Image copyright © Courtauld Institute of Art
Architecture, Space and Society Centre is proud to announce an event dedicated to Ukrainian architectural heritage. Three eminent experts will raise awareness of Ukraine’s architectural history, the threat it is currently under, and possibilities for the future.
When: 24th May 2022, 6pm
Where: In person, Birkbeck School of Arts
Room G03, 43 Gordon Square, London, WC1H 0PD
Book online here
Iryna Matsevko (Kharkiv School of Architecture)

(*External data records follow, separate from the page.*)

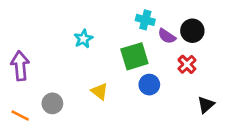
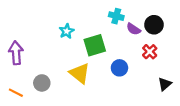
green square: (134, 56) -> (95, 45), moved
yellow triangle: (99, 91) -> (80, 73), size x1.5

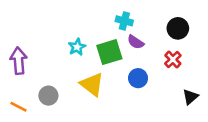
cyan cross: (116, 16) -> (124, 21), moved
purple semicircle: (133, 29) -> (136, 42), moved
cyan star: (67, 31) -> (77, 47), moved

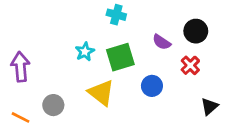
cyan cross: (124, 21) -> (116, 15), moved
purple semicircle: (136, 42) -> (162, 42), moved

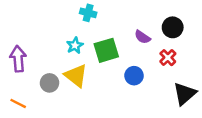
cyan cross: (116, 15) -> (88, 13), moved
yellow triangle: (101, 93) -> (76, 76), moved
gray circle: (53, 105) -> (49, 83), moved
black triangle: (209, 106) -> (185, 94), size x1.5

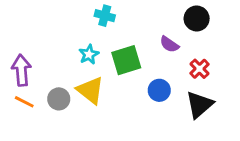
black circle: (173, 27) -> (197, 19), moved
black triangle: (185, 94) -> (199, 105), moved
orange line: (18, 103) -> (24, 102), moved

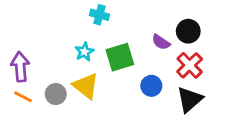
black circle: (197, 19) -> (188, 31), moved
red cross: (199, 69) -> (190, 65), size x1.4

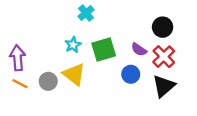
cyan cross: (99, 15) -> (86, 13), turned 35
purple semicircle: (161, 42) -> (139, 50), moved

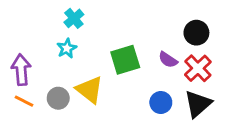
cyan cross: (86, 13) -> (74, 18), moved
cyan star: (73, 45) -> (67, 48), moved
blue circle: (131, 74) -> (161, 102), moved

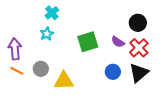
yellow triangle: (90, 90) -> (64, 81), moved, turned -40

Difficult and Complex Heritage of Ukraine: Lessons not Learnt in approaching the Past and New Challenges of War
Like most post-Soviet countries, Ukraine has gone through a difficult (re)discovery of its own heritage, emerging after the collapse of the socialist bloc and the Soviet Union. Still, after 30 years of independence, Ukraine is facing many acutely unresolved issues, which keep it stuck in the vicious circle of conflicting and competing aspects of heritage. These “lessons not learnt” in approaching the past are now overlapping with the new challenges of war. What is our current benchmark? What is our response to the destruction of heritage? What do our discussions and decisions during the war time imply? Will the burden of our undiscovered heritage allow us to tackle our post-war work with the heritage?

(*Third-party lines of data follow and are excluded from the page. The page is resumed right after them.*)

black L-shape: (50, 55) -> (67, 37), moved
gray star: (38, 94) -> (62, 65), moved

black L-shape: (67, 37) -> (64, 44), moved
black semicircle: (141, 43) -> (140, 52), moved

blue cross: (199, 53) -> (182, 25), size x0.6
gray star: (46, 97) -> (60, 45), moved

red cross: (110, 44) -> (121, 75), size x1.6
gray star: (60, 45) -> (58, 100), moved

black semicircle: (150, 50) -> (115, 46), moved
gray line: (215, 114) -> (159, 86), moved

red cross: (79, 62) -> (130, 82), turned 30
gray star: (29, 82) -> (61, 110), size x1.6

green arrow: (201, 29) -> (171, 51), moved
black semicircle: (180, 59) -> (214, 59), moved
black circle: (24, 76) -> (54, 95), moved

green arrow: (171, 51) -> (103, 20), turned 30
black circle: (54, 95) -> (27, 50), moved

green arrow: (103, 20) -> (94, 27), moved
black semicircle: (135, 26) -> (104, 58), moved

Christina E. Crawford (Emory University)
Architectural Allyship in Ukraine: Independence, War, and Reconstruction
Support for wartime Ukraine from the international architectural community has come in various guises: fundraisers, awareness-building public lectures about Ukraine’s architectural heritage, and promises to assist in reconstruction efforts. Most controversially, Pritzker Prize winning British architect Sir Norman Foster offered to design a “city of the future” in post-war Kharkiv. Ukrainian architects, like Kharkiv School of Architecture’s Oleg Drozdov, warn of “intellectual colonization” in such efforts, and insist that the shape and extent of external assistance must be determined locally. This talk historically contextualizes acts of architectural colonization, consultation, and collaboration in Ukraine before opening a discussion of what might constitute appropriate architectural allyship in the post-war context.
Owen Hatherley (writer, most recently of Modern Buildings in Britain, and the culture editor of Tribune
Modernism at War: the Preservation and Politics of “Soviet Modernism”

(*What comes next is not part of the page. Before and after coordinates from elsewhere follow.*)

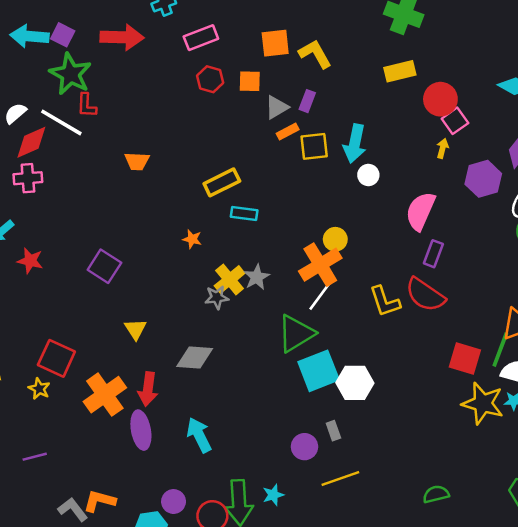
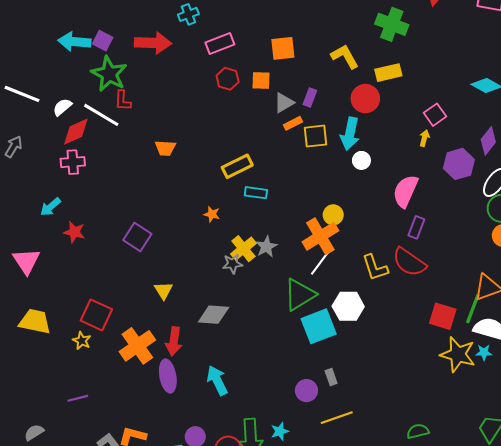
yellow L-shape: (315, 54) -> (345, 56), moved
red circle: (440, 99) -> (365, 99), moved
white hexagon: (355, 383) -> (348, 306), moved

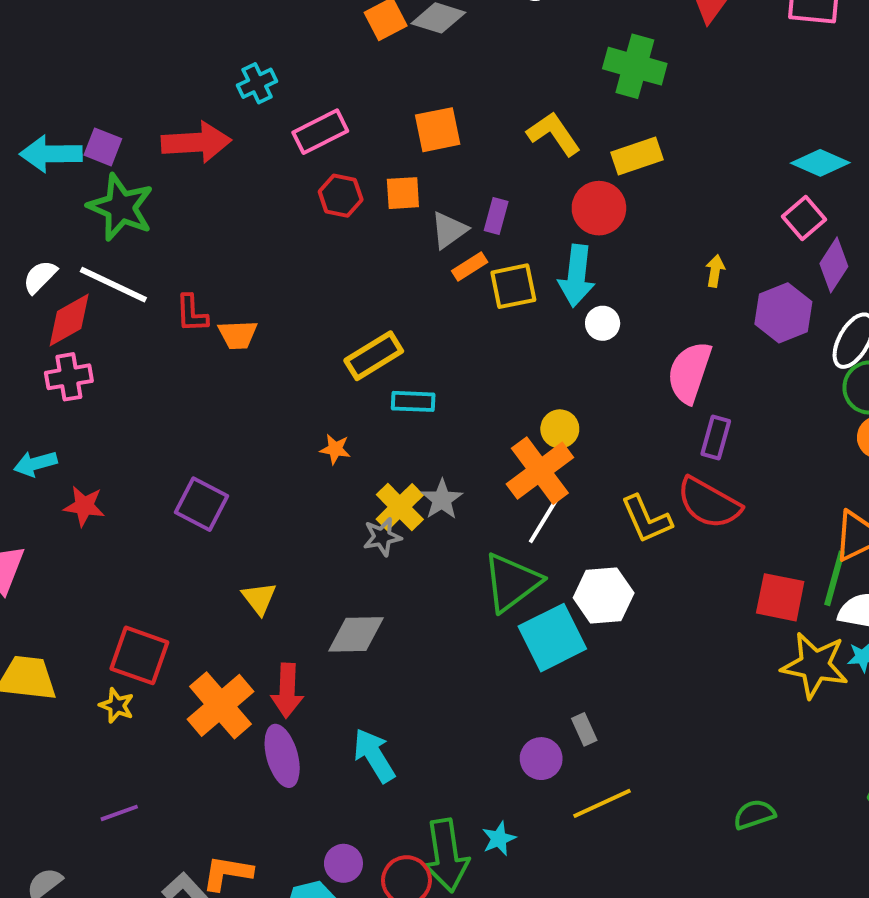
red L-shape: (123, 101) -> (192, 313), moved
pink square: (435, 115) -> (804, 218), moved
cyan arrow: (50, 207) -> (35, 464), turned 30

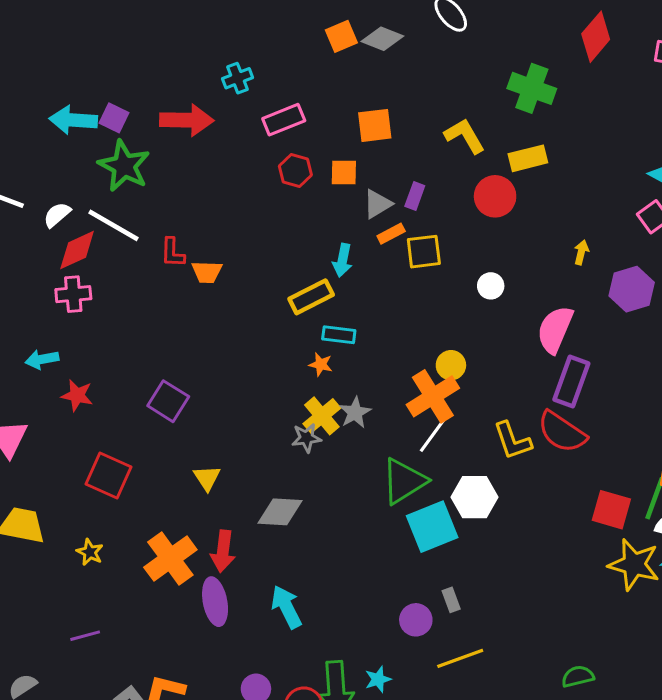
cyan arrow: (577, 276) -> (342, 260), moved, size x0.7
purple rectangle: (716, 437) -> (571, 382), size x1.5
orange star: (335, 449) -> (321, 364), moved
red square: (139, 655) -> (109, 475), moved

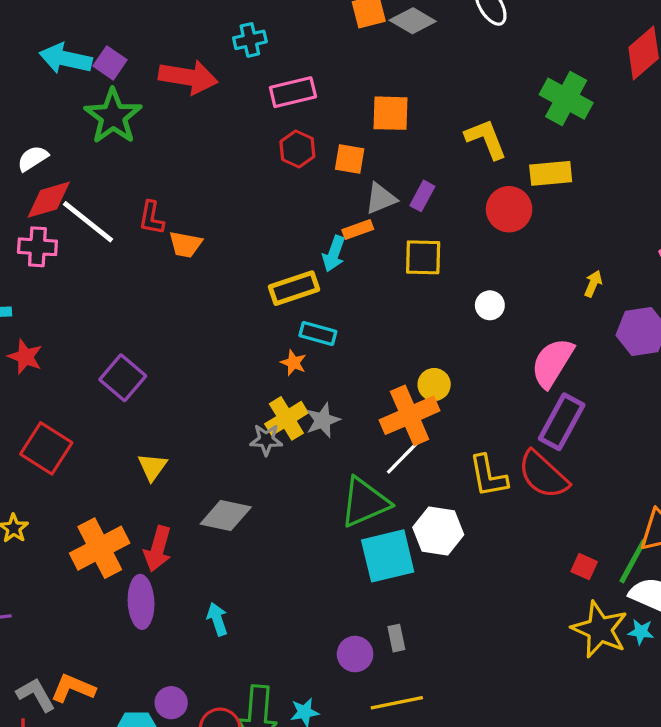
white line: (114, 225) -> (88, 222), moved
orange rectangle: (391, 234) -> (358, 229), moved
red square: (611, 510) -> (584, 567), size x0.6
cyan arrow: (286, 607) -> (217, 619), size x0.7

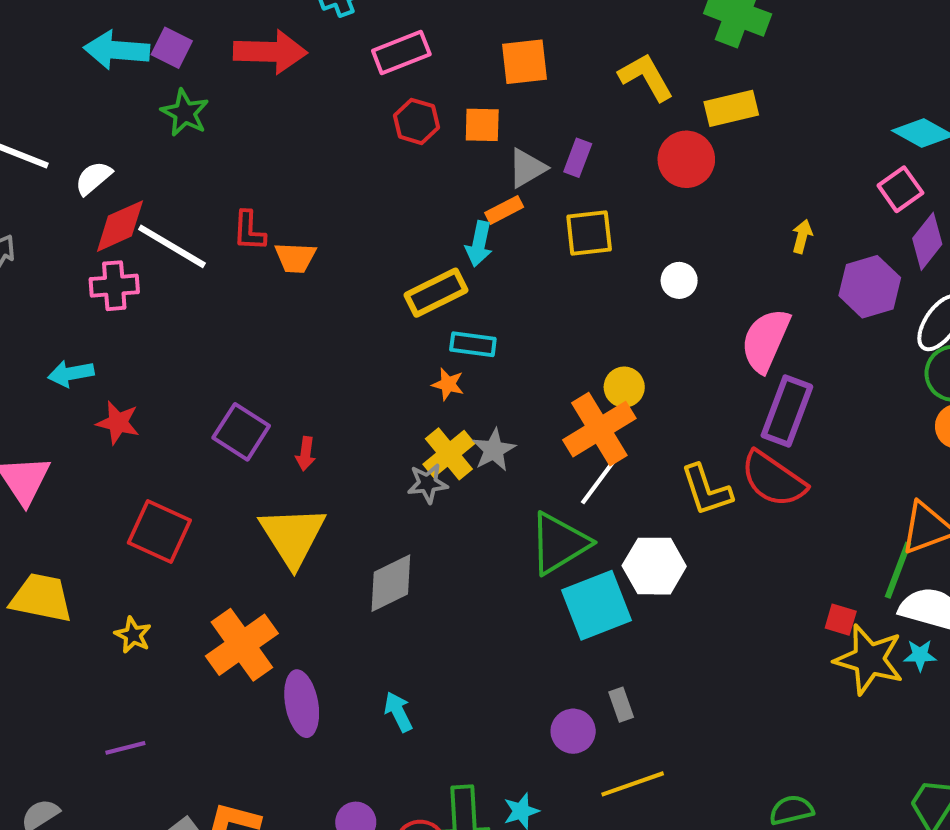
green star: (113, 116) -> (185, 113), size x0.7
yellow triangle: (152, 467) -> (293, 536), size x1.8
gray diamond: (226, 515) -> (391, 583), turned -30
red arrow: (158, 549) -> (306, 454), moved, size x0.6
red square: (584, 567) -> (841, 620), moved

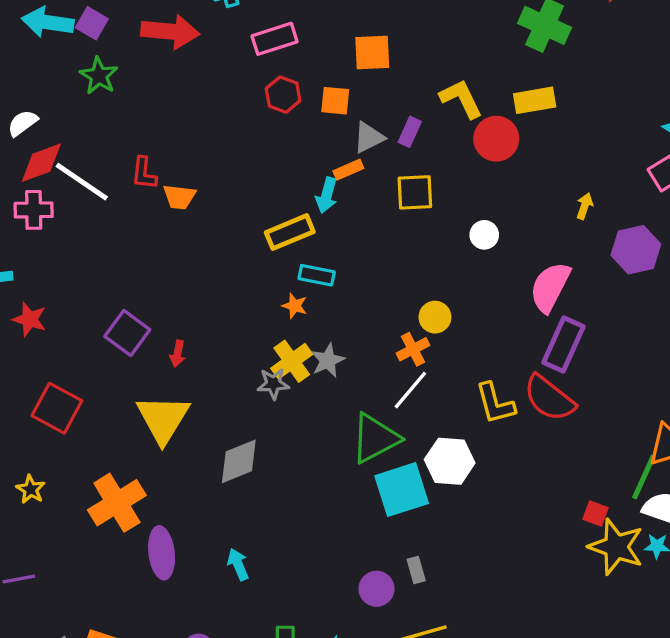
yellow L-shape: (646, 77) -> (461, 99), moved
orange cross: (599, 429) -> (413, 349), size x0.6

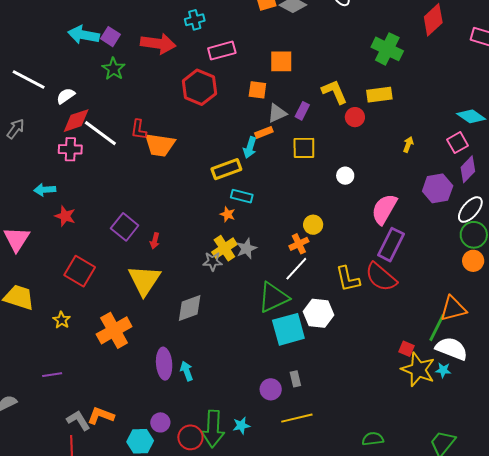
red hexagon: (283, 95) -> (199, 87), moved, size x1.6
red circle: (496, 139) -> (355, 117), size x0.7
orange trapezoid: (179, 197) -> (160, 145), size x1.5
yellow arrow: (585, 206) -> (408, 144), moved
purple ellipse: (162, 553) -> (164, 364), moved

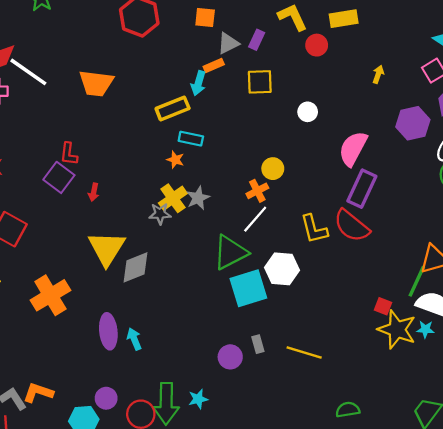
red L-shape: (139, 130) -> (69, 154), moved
yellow triangle: (144, 280) -> (107, 248), moved
yellow line: (297, 418) -> (304, 353), moved, turned 32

Many would have considered it surprising that one of the major trends among young enthusiasts for the built environment in Ukraine in the 2010s and 2020s would have been the documentation of late Soviet architecture and aesthetics, whether mosaics, public buildings or even in some cases mass housing. This has coincided with waves of official “de-communisation” and has sometimes been in explicit protest against it. How have these buildings and monumental artworks endured during the war, and how might both they and their enthusiasts survive a surreal Russian nationalist war of “de-Nazification” that is simultaneously based on rehashed Soviet imagery and an attempt to redraw the allegedly too generous borders of Soviet Ukraine?